I will illustrate a better way to do it using one of the city temperature forecasts. We will take the first 48 hours of predictions in one of the Lithuanian cities and see if we can generate a reasonable forecast for it.

In [16]:
#get the relevant data for Kaunas forecast
point_forecast = lt_forecasts[lt_forecasts['location'] == "Kaunas"]
point_forecast['forecastTimeUtc'] = pd.to_datetime(point_forecast['forecastTimeUtc'])
point_forecast['hours_offset'] = (point_forecast['forecastTimeUtc'] - point_forecast['forecastTimeUtc'].min()).astype("timedelta64[h]")
point_forecast = point_forecast.sort_values(['forecastTimeUtc'])
first_two_days = point_forecast.head(48)

alt.Chart(first_two_days).mark_line().encode(
    x = alt.X("yearmonthdatehours(forecastTimeUtc):O", title="Time"),
    y = "airTemperature"
).properties(
    title="48-hour temperature forecast in Kaunas",
    width=600
)


Given the cyclical nature of temperature during a day, let's use a periodic exponential kernel combined with a linear kernel that should capture the day-over-day trend.

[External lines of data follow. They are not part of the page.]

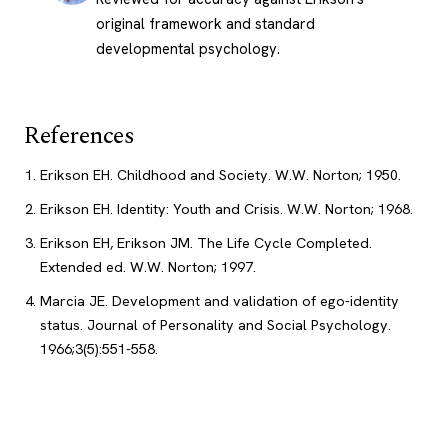
original framework and standard
developmental psychology.
References
Erikson EH. Childhood and Society. W.W. Norton; 1950.
Erikson EH. Identity: Youth and Crisis. W.W. Norton; 1968.
Erikson EH, Erikson JM. The Life Cycle Completed.
Extended ed. W.W. Norton; 1997.
Marcia JE. Development and validation of ego-identity
status. Journal of Personality and Social Psychology.
1966;3(5):551-558.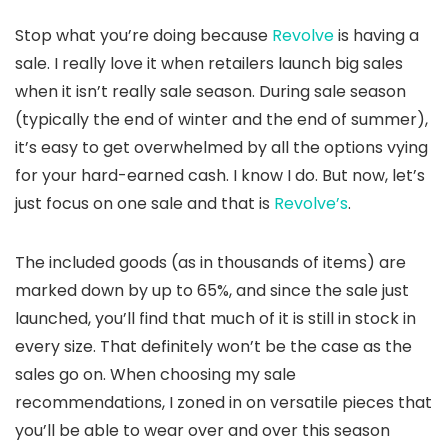
Stop what you’re doing because
Revolve
is having a
sale. I really love it when retailers launch big sales
when it isn’t really sale season. During sale season
(typically the end of winter and the end of summer),
it’s easy to get overwhelmed by all the options vying
for your hard-earned cash. I know I do. But now, let’s
just focus on one sale and that is
Revolve’s
.
The included goods (as in thousands of items) are
marked down by up to 65%, and since the sale just
launched, you’ll find that much of it is still in stock in
every size. That definitely won’t be the case as the
sales go on. When choosing my sale
recommendations, I zoned in on versatile pieces that
you’ll be able to wear over and over this season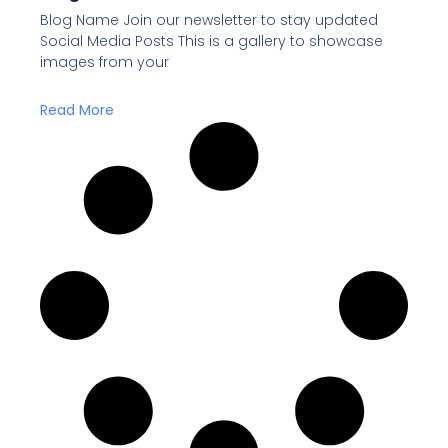
Blog Name Join our newsletter to stay updated
Social Media Posts This is a gallery to showcase
images from your
Read More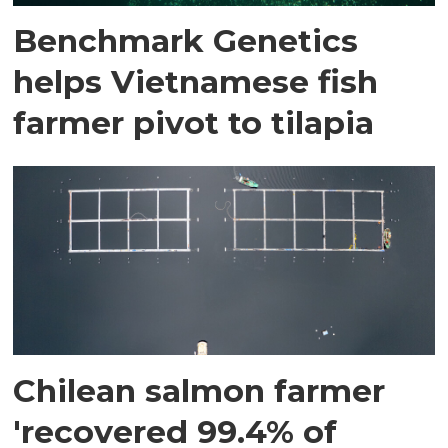
Benchmark Genetics
helps Vietnamese fish
farmer pivot to tilapia
Chilean salmon farmer
'recovered 99.4% of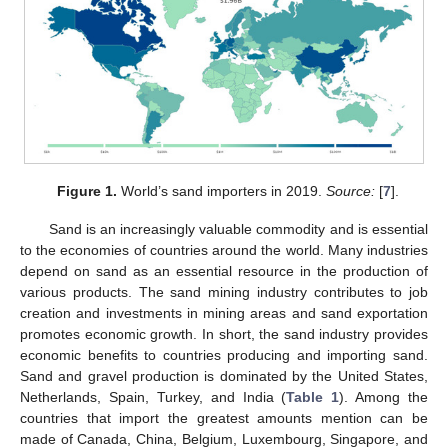
Figure 1.
World’s sand importers in 2019.
Source:
[
7
].
Sand is an increasingly valuable commodity and is essential
to the economies of countries around the world. Many industries
depend on sand as an essential resource in the production of
various products. The sand mining industry contributes to job
creation and investments in mining areas and sand exportation
promotes economic growth. In short, the sand industry provides
economic benefits to countries producing and importing sand.
Sand and gravel production is dominated by the United States,
Netherlands, Spain, Turkey, and India (
Table 1
). Among the
countries that import the greatest amounts mention can be
made of Canada, China, Belgium, Luxembourg, Singapore, and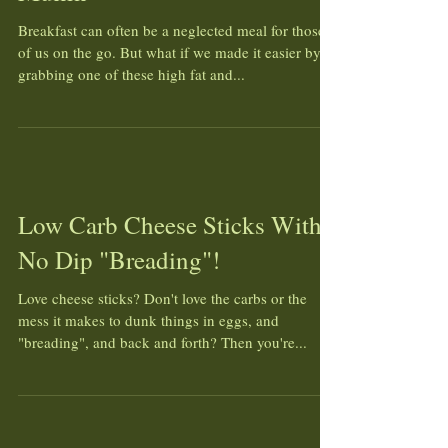
Breakfast can often be a neglected meal for those
of us on the go. But what if we made it easier by
grabbing one of these high fat and...
Low Carb Cheese Sticks With
No Dip "Breading"!
Love cheese sticks? Don't love the carbs or the
mess it makes to dunk things in eggs, and
"breading", and back and forth? Then you're...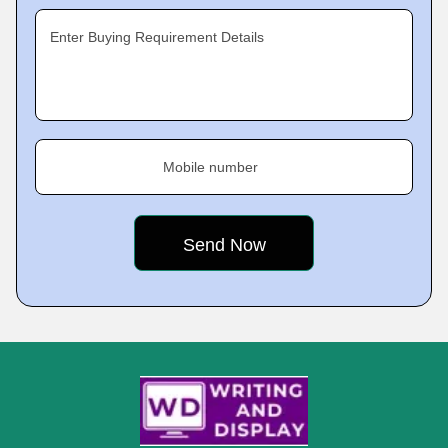
Enter Buying Requirement Details
Mobile number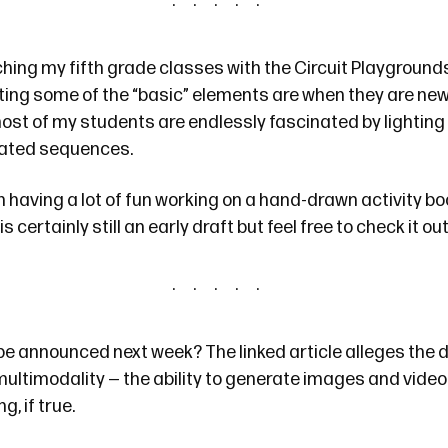
ching my fifth grade classes with
the Circuit Playground
ting some of the “basic” elements are when they are new 
most of my students are endlessly fascinated by lighting
mated sequences.
n having a lot of fun working on
a hand-drawn activity bo
is certainly still an early draft but feel free to check it out
be
announced next week? The linked article alleges the 
 multimodality — the ability to generate images and videos
ng, if true.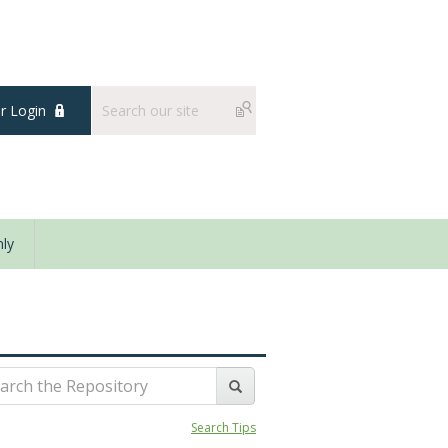
 Login
ly
Search Tips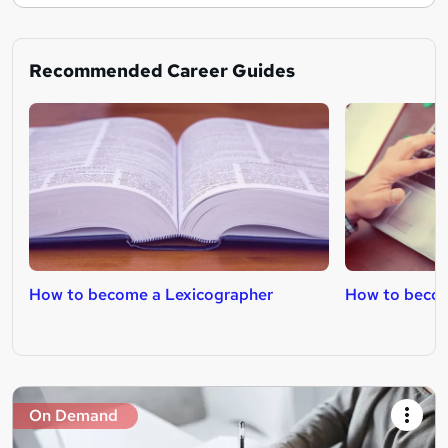
Recommended Career Guides
How to become a Lexicographer
How to becom
On Demand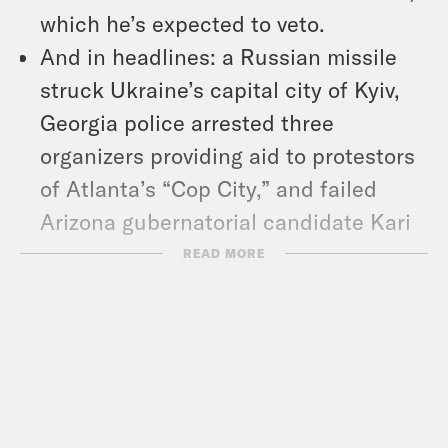
which he’s expected to veto.
And in headlines: a Russian missile
struck Ukraine’s capital city of Kyiv,
Georgia police arrested three
organizers providing aid to protestors
of Atlanta’s “Cop City,” and failed
Arizona gubernatorial candidate Kari
Lake has dropped a new single.
READ MORE
Show Notes:
What A Day – YouTube –
https://www.youtube.com/@whatadayp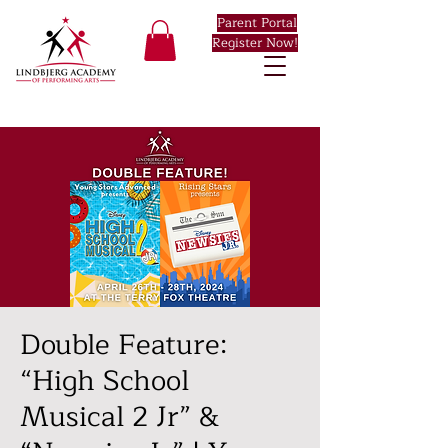
Parent Portal
Register Now!
Double Feature:
“High School
Musical 2 Jr” &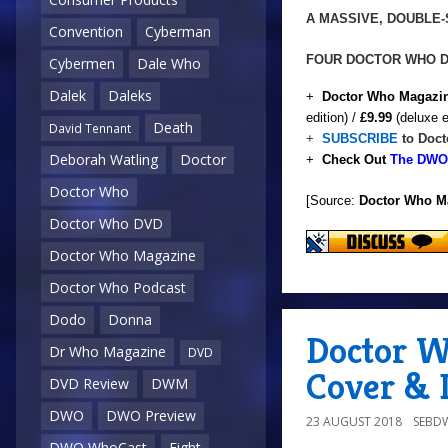
A MASSIVE, DOUBLE
Convention
Cyberman
FOUR DOCTOR WHO 
Cybermen
Dale Who
Dalek
Daleks
+
Doctor Who Magazin
edition) /
£9.99
(deluxe e
Death
David Tennant
+
SUBSCRIBE
to Doct
Deborah Watling
Doctor
+
Check Out
The DWO 
Doctor Who
[Source:
Doctor Who M
Doctor Who DVD
Doctor Who Magazine
Doctor Who Podcast
Dodo
Donna
Doctor W
Dr Who Magazine
DVD
Cover & D
DVD Review
DWM
DWO
DWO Preview
23 AUGUST 2018
SEBD
DWO WhoCast
Eight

Here's the initial result.

In [17]:
#HIDE 

#helper plotting function
def plot_temp_forecast(model):

    hours = np.fromiter(range(0,80), float).reshape(-1, 1)
    predicted_mean, predicted_var = model.predict(hours)

    temp_forecasts = pd.DataFrame({
        'hours': hours.reshape(-1),
        'temperature' : predicted_mean.reshape(-1),
        'variance': predicted_var.reshape(-1)
    })

    temp_forecasts['lower'] = temp_forecasts['temperature'] - np.sqrt(temp_forecasts['variance']) * 1.96
    temp_forecasts['upper'] = temp_forecasts['temperature'] + np.sqrt(temp_forecasts['variance']) * 1.96
    fact_chart = alt.Chart(first_two_days).mark_line().encode(
        x=alt.X('hours_offset', title="hours"),
        y=alt.Y('airTemperature', title="temperature")
    ) 

    forecast_chart = alt.Chart(temp_forecasts).mark_line(color='red').encode(
        x=alt.X('hours', title="hours"),
        y=alt.Y('temperature', title="temperature")
    )

    forecast_confidence = alt.Chart(temp_forecasts).mark_area(color='red', opacity=0.2).encode(
        x=alt.X('hours', title="hours"),
        y=alt.Y('lower', title="temperature"),
        y2=alt.Y2('upper', title="temperature")
    )

    return (fact_chart + forecast_chart + forecast_confidence).properties(title="Temperature forecast")

In [45]:
#get the variables
hours_offset = first_two_days['hours_offset'].values.reshape(-1, 1)
temperature = first_two_days['airTemperature'].values.reshape(-1, 1)

#run the prediction
forecast_kernel = (GPy.kern.PeriodicExponential(input_dim=1) + GPy.kern.Linear(input_dim=1) + GPy.kern.Bias(input_dim=1))
forecast_model = GPy.models.GPRegression(X=hours_offset, Y=temperature, kernel = forecast_kernel, normalizer=True)
forecast_model.optimize_restarts(num_restarts=1, verbose=False)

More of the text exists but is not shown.